The selective inhibition of IL-1β or collective inhibition of proinflammatory cytokines during chronic morphine treatment attenuated the expression of morphine tolerance and its withdrawal-induced hyperalgesia (Raghavendra et al, 2002; Johnston et al, 2003). Alternatively, the role of IL-6 in modulating morphine actions is unclear. In IL-6 knockout mice, reduced morphine analgesia and early development of morphine tolerance were observed (Bianchi et al, 1999). IL-6 knockout mice used in that study showed increases in β-endorphin levels and decreases in μ-opioid receptor densities in certain brain regions compared to that of wild-type mice (Bianchi et al, 1999). This suggests that an altered opioid system in these animals could be responsible for differences in morphine actions compared to that of wild-type animals. Similar to our findings, elevation of IL-6 was observed following central or peripheral administration of morphine (Houghtling and Bayer, 2002; Zubelewicz et al, 2000), and IL-6 is known to induce hyperalgesia (Arruda et al, 1998; Oka and Hori, 1999).

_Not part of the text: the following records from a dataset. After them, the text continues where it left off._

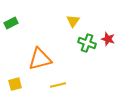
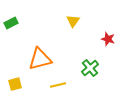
green cross: moved 3 px right, 25 px down; rotated 30 degrees clockwise
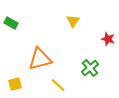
green rectangle: rotated 56 degrees clockwise
yellow line: rotated 56 degrees clockwise
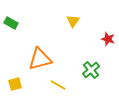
green cross: moved 1 px right, 2 px down
yellow line: rotated 14 degrees counterclockwise
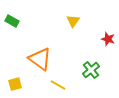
green rectangle: moved 1 px right, 2 px up
orange triangle: rotated 50 degrees clockwise
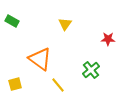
yellow triangle: moved 8 px left, 3 px down
red star: rotated 16 degrees counterclockwise
yellow line: rotated 21 degrees clockwise
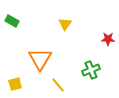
orange triangle: rotated 25 degrees clockwise
green cross: rotated 18 degrees clockwise
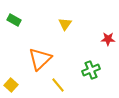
green rectangle: moved 2 px right, 1 px up
orange triangle: rotated 15 degrees clockwise
yellow square: moved 4 px left, 1 px down; rotated 32 degrees counterclockwise
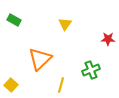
yellow line: moved 3 px right; rotated 56 degrees clockwise
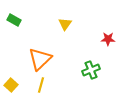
yellow line: moved 20 px left
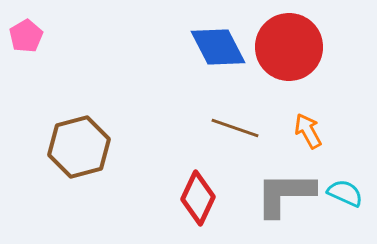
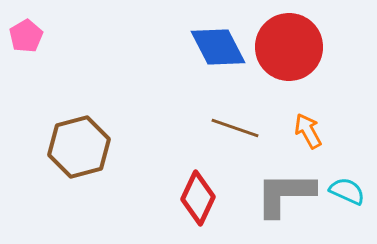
cyan semicircle: moved 2 px right, 2 px up
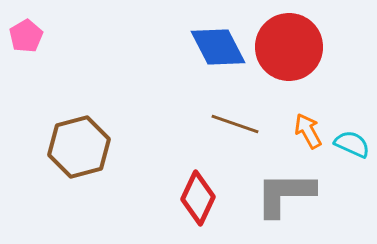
brown line: moved 4 px up
cyan semicircle: moved 5 px right, 47 px up
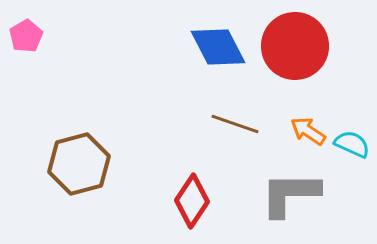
red circle: moved 6 px right, 1 px up
orange arrow: rotated 27 degrees counterclockwise
brown hexagon: moved 17 px down
gray L-shape: moved 5 px right
red diamond: moved 6 px left, 3 px down; rotated 8 degrees clockwise
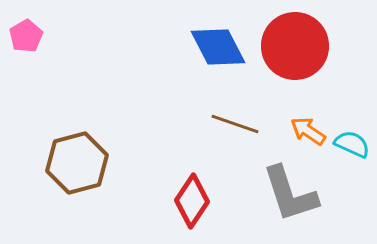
brown hexagon: moved 2 px left, 1 px up
gray L-shape: rotated 108 degrees counterclockwise
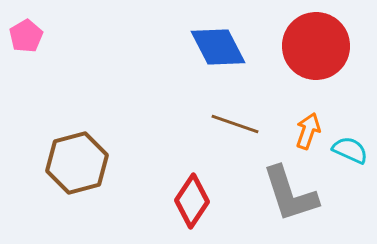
red circle: moved 21 px right
orange arrow: rotated 75 degrees clockwise
cyan semicircle: moved 2 px left, 6 px down
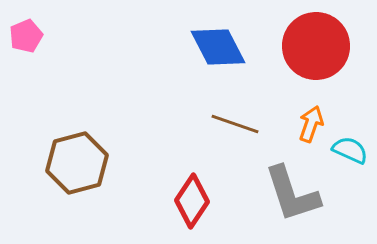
pink pentagon: rotated 8 degrees clockwise
orange arrow: moved 3 px right, 7 px up
gray L-shape: moved 2 px right
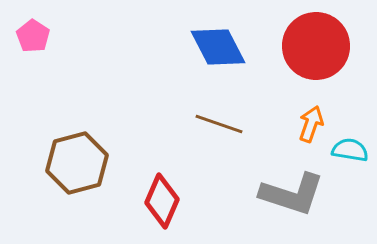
pink pentagon: moved 7 px right; rotated 16 degrees counterclockwise
brown line: moved 16 px left
cyan semicircle: rotated 15 degrees counterclockwise
gray L-shape: rotated 54 degrees counterclockwise
red diamond: moved 30 px left; rotated 10 degrees counterclockwise
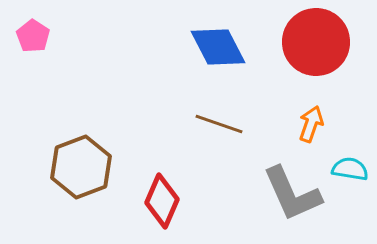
red circle: moved 4 px up
cyan semicircle: moved 19 px down
brown hexagon: moved 4 px right, 4 px down; rotated 6 degrees counterclockwise
gray L-shape: rotated 48 degrees clockwise
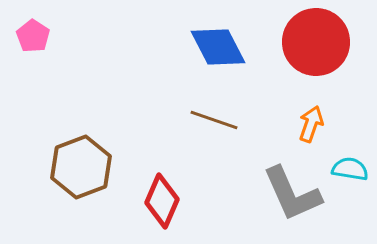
brown line: moved 5 px left, 4 px up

Mechanisms of Action of Propentofylline

The mechanism of glial modulation and suppression of proinflammatory cytokines synthesis by propentofylline in chronic morphine-treated rats could be due to its inhibitory action on phosphodiesterase enzymes and subsequent augmentation of cAMP signaling. This is supported by the work in which administration of propentofylline mimicked the dibutyryl-cAMP action in inhibiting LPS-induced release of IL-1β, TNF-α, and oxygen radicals from cultured microglial cells (Si et al, 1996, 1998). As an atypical methylxanthine, propentofylline also functions as an adenosine reuptake inhibitor (Parkinson et al, 1993). Adenosine, by acting via A1 and A2a receptors, has been found to inhibit microglial proliferation (Si et al, 1996).

SUMMARY

The positive safety profile of long-term propentofylline treatment (Mielke et al, 1998) and its ability to spare morphine analgesia may have widespread clinical implications. Propentofylline may increase the options for opioid use to treat chronic pain; (a) by reducing opioid dose escalation, which is often associated with unwanted side effects (Raghavendra et al, 2003b), and (b) by attenuating the development of analgesic tolerance and hyperalgesia following chronic use of morphine. In summary, these data further support the role of immunocompetent glia and spinal neuroimmunologic processes in the development of morphine tolerance and morphine withdrawal-induced hyperalgesia.